C2e2 started today and i totally forgot to get passes or some kind of ticket to get in. i feel like a mixture between goof ball and whatever.
How do i describe it? on one hand i feel like i should be there and on the other I don’t see a point in going there with out having a table. last year i got a pro pass and it was a complete waste of time. All I did was go around and spend money for 3 days. It was dope to get to meet people and chat but at the end of it you feel like you need to support these people and i just wanted to chit chat and net work. ugh plus I went by myself which is never fun to do. I don’t really regret not going, Ill prolly get a sunday pass.

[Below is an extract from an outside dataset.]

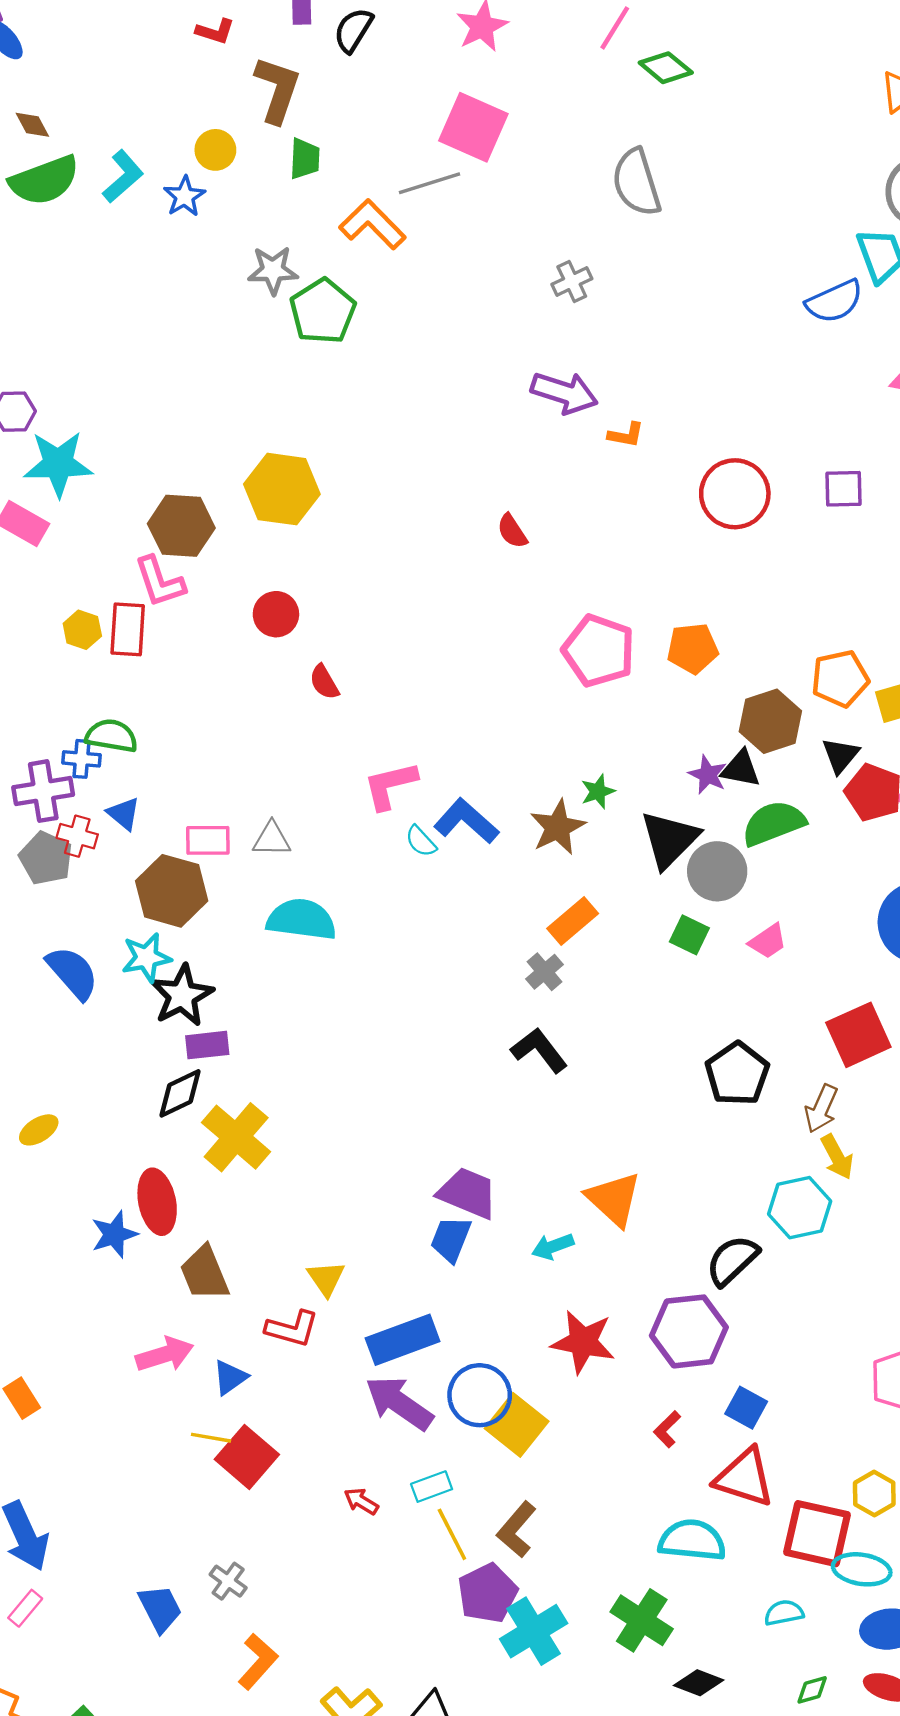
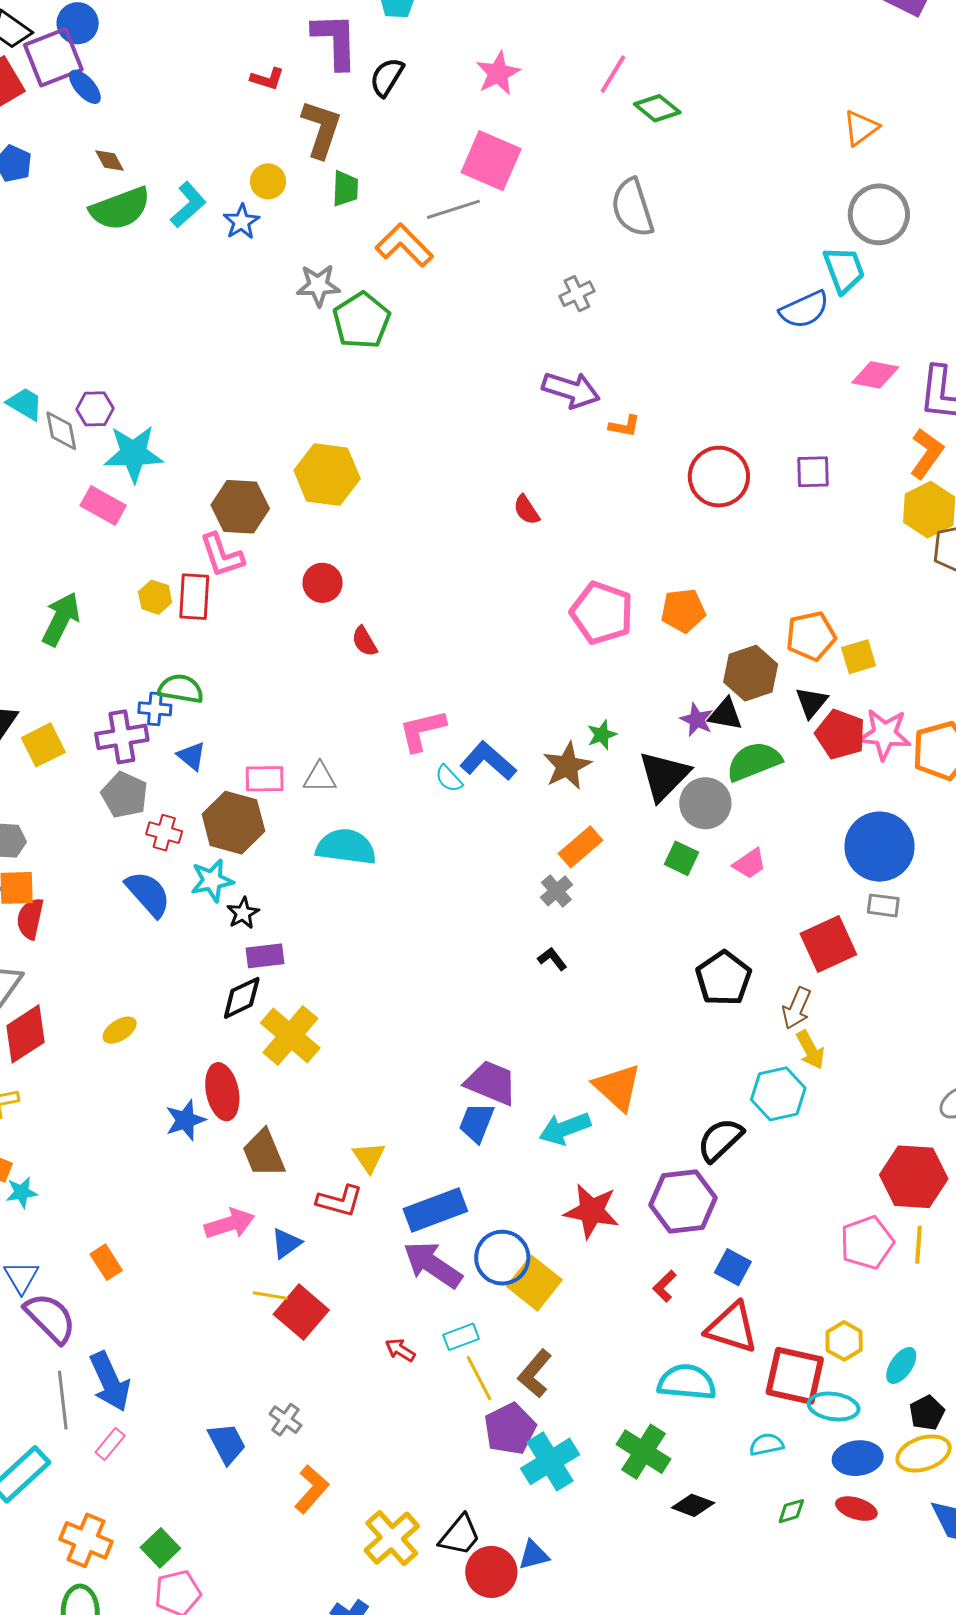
red cross: (77, 836) -> (164, 833), moved
black star: (182, 995) -> (243, 913), size x0.6
black L-shape: (539, 1050) -> (552, 959), size x0.6
cyan arrow: (553, 1246) -> (565, 1129), size x1.4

Im sharing a table at heroes con anyway and need to prepare for that.
goddamn i got some much fucking work to do and i still need more money. this lifestyle is fucking hard some days. well actually alot of days. its something i dont want to admit but fuck its hard. its great because every day im getting better and better at this shit but my wallet is hurting. i need more jobs, i need to work faster but now i cant fuck up and make shitty work. people are paying me. my rent is due at the end of every month and i need to save for taxes. its very troubling and trying to figure out ways to navigate this thing is so hard. but holy fuck. I inked two pages today of my new comic and they look great. i slapped a lil bit of tones on top of em and they look pretty cool. now my hand hurts and ive been doing a little bit of day drinking but today fucking ruled. i just have to figure out how to letter these pages in clip paint studio which im dedicating to elarning this year instead of photoshop. i mean this program is literally meant to be used for image making. i need to take advantage of it.
god i want to get better at life. i want to get better at adulting. i hate that i can only focus on one thing at a time. i wish i was super human. anyway.
tomorrow i need to scan in urges, plus the two new pages i finished. i need to work up some drafts for the gundam commissions cause i fucked up and didn’t read the email correspondence correctly so i need to start over. i also should start painting a no rush commission. what else. i also need to start thumbnailng a work for hire comic gig that is due at the end of the month. i cant do it. jesus im starting to get overwhelmed. but i can knock it all out. i know i can.